Molecular dynamics
(MD) simulations in the MARTINI model are used
to study the assembly of 1-palmitoyl-2-oleoylphosphatidylcholine (POPC)
molecules under spatial confinement, such as during solvent evaporation
from ultrasmall (femtoliter quantity) droplets. The impact of surface
polarity on molecular assembly is discussed in detail. To the best
of our knowledge, this work represents the first of its kind. Our
results reveal that solvent evaporation gives rise to the formation
of well-defined stacks of lipid bilayers in a smectic alignment. These
smectic mesophases form on both polar and nonpolar surfaces but with
a notable distinction. On polar surfaces, the director of the stack
is oriented perpendicular to the support surface. By contrast, the
stacks orient at an angle on the nonpolar surfaces. The packing of
head groups on surfaces and lipid molecular mobility exhibits significant
differences as surface polarity changes.
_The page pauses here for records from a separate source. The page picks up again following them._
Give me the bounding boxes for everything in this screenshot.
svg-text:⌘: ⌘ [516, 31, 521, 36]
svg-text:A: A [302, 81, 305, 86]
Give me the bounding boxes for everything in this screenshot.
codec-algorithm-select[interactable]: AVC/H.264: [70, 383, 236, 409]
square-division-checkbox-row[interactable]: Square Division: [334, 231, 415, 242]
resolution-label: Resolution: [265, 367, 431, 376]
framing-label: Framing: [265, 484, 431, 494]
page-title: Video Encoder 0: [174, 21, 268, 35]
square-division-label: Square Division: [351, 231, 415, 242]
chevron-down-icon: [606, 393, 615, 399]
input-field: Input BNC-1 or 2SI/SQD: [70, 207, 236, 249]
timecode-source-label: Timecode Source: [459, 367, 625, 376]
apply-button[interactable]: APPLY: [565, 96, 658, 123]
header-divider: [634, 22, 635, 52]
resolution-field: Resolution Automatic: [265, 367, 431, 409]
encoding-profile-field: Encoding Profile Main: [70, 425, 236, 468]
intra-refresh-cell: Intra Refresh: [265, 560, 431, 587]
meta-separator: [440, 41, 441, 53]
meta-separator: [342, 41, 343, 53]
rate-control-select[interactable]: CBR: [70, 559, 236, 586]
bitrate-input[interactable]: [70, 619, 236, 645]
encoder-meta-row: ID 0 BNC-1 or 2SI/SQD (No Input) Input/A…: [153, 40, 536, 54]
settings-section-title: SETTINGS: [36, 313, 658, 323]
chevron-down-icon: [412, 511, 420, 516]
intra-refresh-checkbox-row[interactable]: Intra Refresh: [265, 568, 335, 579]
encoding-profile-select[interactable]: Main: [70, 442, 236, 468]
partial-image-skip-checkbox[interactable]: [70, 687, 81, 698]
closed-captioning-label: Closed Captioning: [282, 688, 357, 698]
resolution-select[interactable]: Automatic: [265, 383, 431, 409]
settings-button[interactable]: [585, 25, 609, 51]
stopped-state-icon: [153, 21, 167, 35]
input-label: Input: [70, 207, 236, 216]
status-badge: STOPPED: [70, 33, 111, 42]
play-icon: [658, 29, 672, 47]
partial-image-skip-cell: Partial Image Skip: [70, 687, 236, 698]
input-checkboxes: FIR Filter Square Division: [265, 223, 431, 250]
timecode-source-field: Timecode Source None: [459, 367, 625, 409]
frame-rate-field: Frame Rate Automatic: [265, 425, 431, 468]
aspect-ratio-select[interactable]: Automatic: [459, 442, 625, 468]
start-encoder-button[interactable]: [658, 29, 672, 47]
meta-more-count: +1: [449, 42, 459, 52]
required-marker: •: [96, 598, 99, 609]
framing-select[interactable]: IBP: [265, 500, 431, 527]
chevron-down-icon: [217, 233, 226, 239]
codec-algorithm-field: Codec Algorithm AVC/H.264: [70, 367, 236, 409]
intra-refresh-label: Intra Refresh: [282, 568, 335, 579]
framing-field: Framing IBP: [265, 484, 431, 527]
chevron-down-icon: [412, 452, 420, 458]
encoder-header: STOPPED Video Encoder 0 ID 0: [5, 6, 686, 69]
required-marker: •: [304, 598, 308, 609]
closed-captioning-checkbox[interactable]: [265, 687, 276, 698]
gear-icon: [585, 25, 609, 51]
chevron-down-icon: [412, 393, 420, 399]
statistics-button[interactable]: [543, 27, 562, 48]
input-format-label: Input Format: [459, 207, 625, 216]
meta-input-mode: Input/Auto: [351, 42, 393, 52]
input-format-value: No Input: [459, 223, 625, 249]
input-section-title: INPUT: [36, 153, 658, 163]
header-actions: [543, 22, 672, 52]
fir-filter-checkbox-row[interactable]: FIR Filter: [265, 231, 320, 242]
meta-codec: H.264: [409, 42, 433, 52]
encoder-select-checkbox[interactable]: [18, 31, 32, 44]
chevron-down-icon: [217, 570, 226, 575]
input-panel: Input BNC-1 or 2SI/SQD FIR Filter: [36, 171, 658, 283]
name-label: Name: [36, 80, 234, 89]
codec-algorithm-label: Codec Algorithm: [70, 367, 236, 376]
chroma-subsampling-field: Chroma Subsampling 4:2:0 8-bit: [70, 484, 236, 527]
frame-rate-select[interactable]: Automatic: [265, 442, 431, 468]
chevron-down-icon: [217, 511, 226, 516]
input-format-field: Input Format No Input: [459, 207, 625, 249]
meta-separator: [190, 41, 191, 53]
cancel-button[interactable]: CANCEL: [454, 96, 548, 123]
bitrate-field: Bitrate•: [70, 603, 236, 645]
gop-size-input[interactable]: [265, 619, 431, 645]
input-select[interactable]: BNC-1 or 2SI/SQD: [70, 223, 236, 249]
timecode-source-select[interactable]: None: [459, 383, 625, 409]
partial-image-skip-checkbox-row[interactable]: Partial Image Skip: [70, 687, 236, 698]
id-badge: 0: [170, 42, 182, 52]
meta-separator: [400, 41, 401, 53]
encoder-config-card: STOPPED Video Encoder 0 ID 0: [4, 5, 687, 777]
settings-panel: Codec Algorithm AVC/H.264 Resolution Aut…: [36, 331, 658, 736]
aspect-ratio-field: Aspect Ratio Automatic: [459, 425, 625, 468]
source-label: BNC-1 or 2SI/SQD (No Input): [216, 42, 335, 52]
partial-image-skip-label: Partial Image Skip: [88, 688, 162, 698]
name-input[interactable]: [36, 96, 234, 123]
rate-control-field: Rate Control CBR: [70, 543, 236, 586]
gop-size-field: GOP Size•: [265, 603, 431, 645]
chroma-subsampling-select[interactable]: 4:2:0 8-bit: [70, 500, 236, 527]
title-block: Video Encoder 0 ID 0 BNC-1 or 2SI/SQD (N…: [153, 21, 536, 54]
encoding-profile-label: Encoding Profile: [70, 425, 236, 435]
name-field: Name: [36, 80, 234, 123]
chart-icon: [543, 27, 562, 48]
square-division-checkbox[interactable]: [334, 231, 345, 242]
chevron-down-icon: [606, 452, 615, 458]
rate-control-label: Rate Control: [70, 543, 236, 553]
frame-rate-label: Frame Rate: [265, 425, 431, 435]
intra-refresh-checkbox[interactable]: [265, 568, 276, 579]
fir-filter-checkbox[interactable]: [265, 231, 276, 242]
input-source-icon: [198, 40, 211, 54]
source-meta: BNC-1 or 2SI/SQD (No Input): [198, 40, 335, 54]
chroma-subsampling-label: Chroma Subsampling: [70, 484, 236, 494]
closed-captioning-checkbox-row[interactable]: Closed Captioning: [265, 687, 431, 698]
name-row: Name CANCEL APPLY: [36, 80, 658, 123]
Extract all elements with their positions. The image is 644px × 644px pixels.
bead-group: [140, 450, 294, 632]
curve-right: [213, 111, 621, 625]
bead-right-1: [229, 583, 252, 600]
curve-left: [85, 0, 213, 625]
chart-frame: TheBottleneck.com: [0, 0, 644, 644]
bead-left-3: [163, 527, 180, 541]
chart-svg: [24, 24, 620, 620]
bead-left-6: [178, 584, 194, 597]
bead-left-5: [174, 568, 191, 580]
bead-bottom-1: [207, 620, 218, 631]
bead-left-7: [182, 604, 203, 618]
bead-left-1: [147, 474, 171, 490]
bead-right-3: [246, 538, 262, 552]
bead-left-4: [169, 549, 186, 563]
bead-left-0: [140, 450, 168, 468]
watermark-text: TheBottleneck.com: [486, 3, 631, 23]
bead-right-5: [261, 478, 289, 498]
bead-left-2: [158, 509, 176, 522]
The role of glycerol in the
assembly and stability is also revealed. The insights revealed from
the simulation have a significant impact on additive manufacturing,
biomaterials, model membranes, and engineering protocells. For example,
POPC assemblies via evaporation of ultrasmall droplets were produced
and characterized. The trends compare well with the bilayer stack
models. The surface polarity influences the local morphology and structures
at the interfaces, which could be rationalized via the molecule–surface
interactions observed from simulations.